** Data listing follows **
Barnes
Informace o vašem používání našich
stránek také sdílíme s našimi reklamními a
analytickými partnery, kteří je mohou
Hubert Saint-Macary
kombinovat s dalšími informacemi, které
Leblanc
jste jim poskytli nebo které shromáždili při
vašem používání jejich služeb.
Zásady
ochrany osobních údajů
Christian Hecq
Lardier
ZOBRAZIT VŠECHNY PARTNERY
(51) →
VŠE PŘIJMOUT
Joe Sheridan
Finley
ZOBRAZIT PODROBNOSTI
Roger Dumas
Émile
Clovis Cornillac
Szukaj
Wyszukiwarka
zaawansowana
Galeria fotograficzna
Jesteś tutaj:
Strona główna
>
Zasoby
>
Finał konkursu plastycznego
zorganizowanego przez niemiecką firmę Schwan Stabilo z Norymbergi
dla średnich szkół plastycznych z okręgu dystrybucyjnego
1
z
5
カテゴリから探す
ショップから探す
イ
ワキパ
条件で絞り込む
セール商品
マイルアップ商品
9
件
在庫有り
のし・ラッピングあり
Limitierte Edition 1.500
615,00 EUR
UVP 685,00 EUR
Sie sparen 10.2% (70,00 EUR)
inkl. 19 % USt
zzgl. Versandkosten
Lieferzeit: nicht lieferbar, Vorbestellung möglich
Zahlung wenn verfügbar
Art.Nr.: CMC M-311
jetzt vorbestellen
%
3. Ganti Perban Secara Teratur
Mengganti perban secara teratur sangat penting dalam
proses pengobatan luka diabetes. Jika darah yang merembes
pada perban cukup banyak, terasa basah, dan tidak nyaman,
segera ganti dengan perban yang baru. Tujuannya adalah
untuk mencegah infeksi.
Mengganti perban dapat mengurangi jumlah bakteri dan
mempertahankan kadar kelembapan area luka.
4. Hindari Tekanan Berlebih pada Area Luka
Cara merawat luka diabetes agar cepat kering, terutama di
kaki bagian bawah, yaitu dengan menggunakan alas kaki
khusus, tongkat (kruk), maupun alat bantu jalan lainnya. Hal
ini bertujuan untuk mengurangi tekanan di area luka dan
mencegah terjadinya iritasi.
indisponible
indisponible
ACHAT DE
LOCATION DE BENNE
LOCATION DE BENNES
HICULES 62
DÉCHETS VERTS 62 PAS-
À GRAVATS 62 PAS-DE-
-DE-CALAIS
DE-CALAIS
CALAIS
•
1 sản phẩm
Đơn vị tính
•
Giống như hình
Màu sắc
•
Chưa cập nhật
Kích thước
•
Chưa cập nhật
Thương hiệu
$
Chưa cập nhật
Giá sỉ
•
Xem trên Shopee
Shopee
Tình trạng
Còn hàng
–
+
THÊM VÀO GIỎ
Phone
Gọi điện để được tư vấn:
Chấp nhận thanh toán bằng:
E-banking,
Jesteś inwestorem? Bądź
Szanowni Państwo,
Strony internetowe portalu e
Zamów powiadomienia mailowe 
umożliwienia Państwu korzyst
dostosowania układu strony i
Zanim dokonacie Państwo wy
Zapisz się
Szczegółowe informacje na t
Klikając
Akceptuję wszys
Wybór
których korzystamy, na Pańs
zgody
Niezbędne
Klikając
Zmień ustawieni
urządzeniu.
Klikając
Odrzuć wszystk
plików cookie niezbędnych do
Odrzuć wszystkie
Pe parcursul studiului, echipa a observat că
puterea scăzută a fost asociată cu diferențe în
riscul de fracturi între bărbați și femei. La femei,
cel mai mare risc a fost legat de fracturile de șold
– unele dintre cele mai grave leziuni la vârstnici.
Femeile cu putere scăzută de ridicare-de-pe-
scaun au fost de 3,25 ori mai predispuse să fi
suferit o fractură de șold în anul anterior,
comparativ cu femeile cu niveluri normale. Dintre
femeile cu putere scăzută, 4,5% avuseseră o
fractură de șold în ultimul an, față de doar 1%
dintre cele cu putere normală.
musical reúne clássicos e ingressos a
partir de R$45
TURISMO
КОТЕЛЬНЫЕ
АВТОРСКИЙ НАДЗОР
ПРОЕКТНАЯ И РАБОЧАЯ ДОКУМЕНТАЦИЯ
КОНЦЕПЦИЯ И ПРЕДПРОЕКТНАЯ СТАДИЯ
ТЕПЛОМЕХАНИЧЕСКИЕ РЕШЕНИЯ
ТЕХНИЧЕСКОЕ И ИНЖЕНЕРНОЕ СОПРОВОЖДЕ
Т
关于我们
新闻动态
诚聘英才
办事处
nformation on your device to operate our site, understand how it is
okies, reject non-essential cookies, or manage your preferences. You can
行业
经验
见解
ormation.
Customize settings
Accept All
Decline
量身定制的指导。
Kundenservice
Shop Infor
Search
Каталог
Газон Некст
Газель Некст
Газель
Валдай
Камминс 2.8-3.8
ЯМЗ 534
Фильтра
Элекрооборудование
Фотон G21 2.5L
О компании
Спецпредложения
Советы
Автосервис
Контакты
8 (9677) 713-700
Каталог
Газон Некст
** End of Data listing **
* **Task statement**
Repeat what the records above say. Use their exact words.

* **Result for this task**
Barnes
Informace o vašem používání našich
stránek také sdílíme s našimi reklamními a
analytickými partnery, kteří je mohou
Hubert Saint-Macary
kombinovat s dalšími informacemi, které
Leblanc
jste jim poskytli nebo které shromáždili při
vašem používání jejich služeb.
Zásady
ochrany osobních údajů
Christian Hecq
Lardier
ZOBRAZIT VŠECHNY PARTNERY
(51) →
VŠE PŘIJMOUT
Joe Sheridan
Finley
ZOBRAZIT PODROBNOSTI
Roger Dumas
Émile
Clovis Cornillac
Szukaj
Wyszukiwarka
zaawansowana
Galeria fotograficzna
Jesteś tutaj:
Strona główna
>
Zasoby
>
Finał konkursu plastycznego
zorganizowanego przez niemiecką firmę Schwan Stabilo z Norymbergi
dla średnich szkół plastycznych z okręgu dystrybucyjnego
1
z
5
カテゴリから探す
ショップから探す
イ
ワキパ
条件で絞り込む
セール商品
マイルアップ商品
9
件
在庫有り
のし・ラッピングあり
Limitierte Edition 1.500
615,00 EUR
UVP 685,00 EUR
Sie sparen 10.2% (70,00 EUR)
inkl. 19 % USt
zzgl. Versandkosten
Lieferzeit: nicht lieferbar, Vorbestellung möglich
Zahlung wenn verfügbar
Art.Nr.: CMC M-311
jetzt vorbestellen
%
3. Ganti Perban Secara Teratur
Mengganti perban secara teratur sangat penting dalam
proses pengobatan luka diabetes. Jika darah yang merembes
pada perban cukup banyak, terasa basah, dan tidak nyaman,
segera ganti dengan perban yang baru. Tujuannya adalah
untuk mencegah infeksi.
Mengganti perban dapat mengurangi jumlah bakteri dan
mempertahankan kadar kelembapan area luka.
4. Hindari Tekanan Berlebih pada Area Luka
Cara merawat luka diabetes agar cepat kering, terutama di
kaki bagian bawah, yaitu dengan menggunakan alas kaki
khusus, tongkat (kruk), maupun alat bantu jalan lainnya. Hal
ini bertujuan untuk mengurangi tekanan di area luka dan
mencegah terjadinya iritasi.
indisponible
indisponible
ACHAT DE
LOCATION DE BENNE
LOCATION DE BENNES
HICULES 62
DÉCHETS VERTS 62 PAS-
À GRAVATS 62 PAS-DE-
-DE-CALAIS
DE-CALAIS
CALAIS
•
1 sản phẩm
Đơn vị tính
•
Giống như hình
Màu sắc
•
Chưa cập nhật
Kích thước
•
Chưa cập nhật
Thương hiệu
$
Chưa cập nhật
Giá sỉ
•
Xem trên Shopee
Shopee
Tình trạng
Còn hàng
–
+
THÊM VÀO GIỎ
Phone
Gọi điện để được tư vấn:
Chấp nhận thanh toán bằng:
E-banking,
Jesteś inwestorem? Bądź
Szanowni Państwo,
Strony internetowe portalu e
Zamów powiadomienia mailowe 
umożliwienia Państwu korzyst
dostosowania układu strony i
Zanim dokonacie Państwo wy
Zapisz się
Szczegółowe informacje na t
Klikając
Akceptuję wszys
Wybór
których korzystamy, na Pańs
zgody
Niezbędne
Klikając
Zmień ustawieni
urządzeniu.
Klikając
Odrzuć wszystk
plików cookie niezbędnych do
Odrzuć wszystkie
Pe parcursul studiului, echipa a observat că
puterea scăzută a fost asociată cu diferențe în
riscul de fracturi între bărbați și femei. La femei,
cel mai mare risc a fost legat de fracturile de șold
– unele dintre cele mai grave leziuni la vârstnici.
Femeile cu putere scăzută de ridicare-de-pe-
scaun au fost de 3,25 ori mai predispuse să fi
suferit o fractură de șold în anul anterior,
comparativ cu femeile cu niveluri normale. Dintre
femeile cu putere scăzută, 4,5% avuseseră o
fractură de șold în ultimul an, față de doar 1%
dintre cele cu putere normală.
musical reúne clássicos e ingressos a
partir de R$45
TURISMO
КОТЕЛЬНЫЕ
АВТОРСКИЙ НАДЗОР
ПРОЕКТНАЯ И РАБОЧАЯ ДОКУМЕНТАЦИЯ
КОНЦЕПЦИЯ И ПРЕДПРОЕКТНАЯ СТАДИЯ
ТЕПЛОМЕХАНИЧЕСКИЕ РЕШЕНИЯ
ТЕХНИЧЕСКОЕ И ИНЖЕНЕРНОЕ СОПРОВОЖДЕ
Т
关于我们
新闻动态
诚聘英才
办事处
nformation on your device to operate our site, understand how it is
okies, reject non-essential cookies, or manage your preferences. You can
行业
经验
见解
ormation.
Customize settings
Accept All
Decline
量身定制的指导。
Kundenservice
Shop Infor
Search
Каталог
Газон Некст
Газель Некст
Газель
Валдай
Камминс 2.8-3.8
ЯМЗ 534
Фильтра
Элекрооборудование
Фотон G21 2.5L
О компании
Спецпредложения
Советы
Автосервис
Контакты
8 (9677) 713-700
Каталог
Газон Некст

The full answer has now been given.